You are viewing a plain text version of this content. The canonical link for it is here.
Posted to commits@arrow.apache.org by dh...@apache.org on 2021/07/04 08:54:15 UTC

[arrow-datafusion] branch master updated: Implement metrics for HashJoinExec (#664)

This is an automated email from the ASF dual-hosted git repository.

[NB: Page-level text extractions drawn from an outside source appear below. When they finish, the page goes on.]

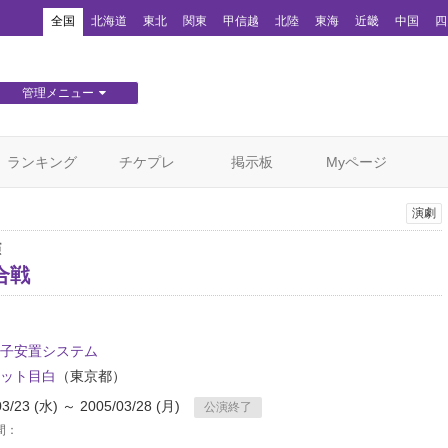
！
全国
北海道
東北
関東
甲信越
北陸
東海
近畿
中国
四
管理メニュー
団体WEBサイト管理
顧客管理
ランキング
チケプレ
掲示板
Myページ
演劇
演
合戦
子安置システム
ット目白
（東京都）
03/23 (水) ～ 2005/03/28 (月)
公演終了
間：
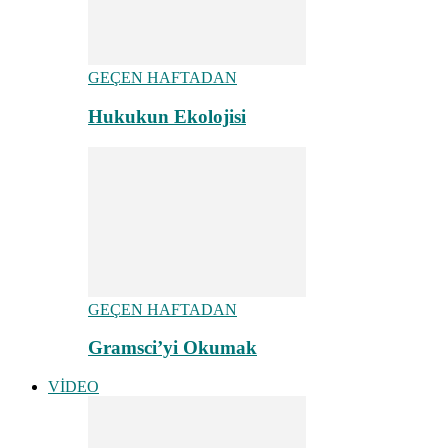
GEÇEN HAFTADAN
Hukukun Ekolojisi
GEÇEN HAFTADAN
Gramsci’yi Okumak
VİDEO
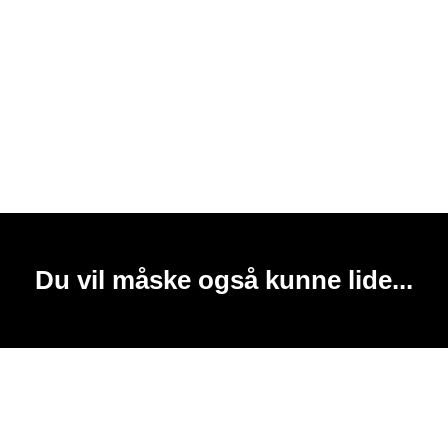
Du vil måske også kunne lide...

dheres pushed a commit to branch master
in repository https://gitbox.apache.org/repos/asf/arrow-datafusion.git


The following commit(s) were added to refs/heads/master by this push:
     new e036a62  Implement metrics for HashJoinExec (#664)
e036a62 is described below

commit e036a626d3ac41fb3c414371ceb1e250af14f11a
Author: Andy Grove <an...@gmail.com>
AuthorDate: Sun Jul 4 02:53:56 2021 -0600

    Implement metrics for HashJoinExec (#664)
---
 datafusion/src/physical_plan/hash_join.rs | 103 +++++++++++++++++++-----------
 1 file changed, 66 insertions(+), 37 deletions(-)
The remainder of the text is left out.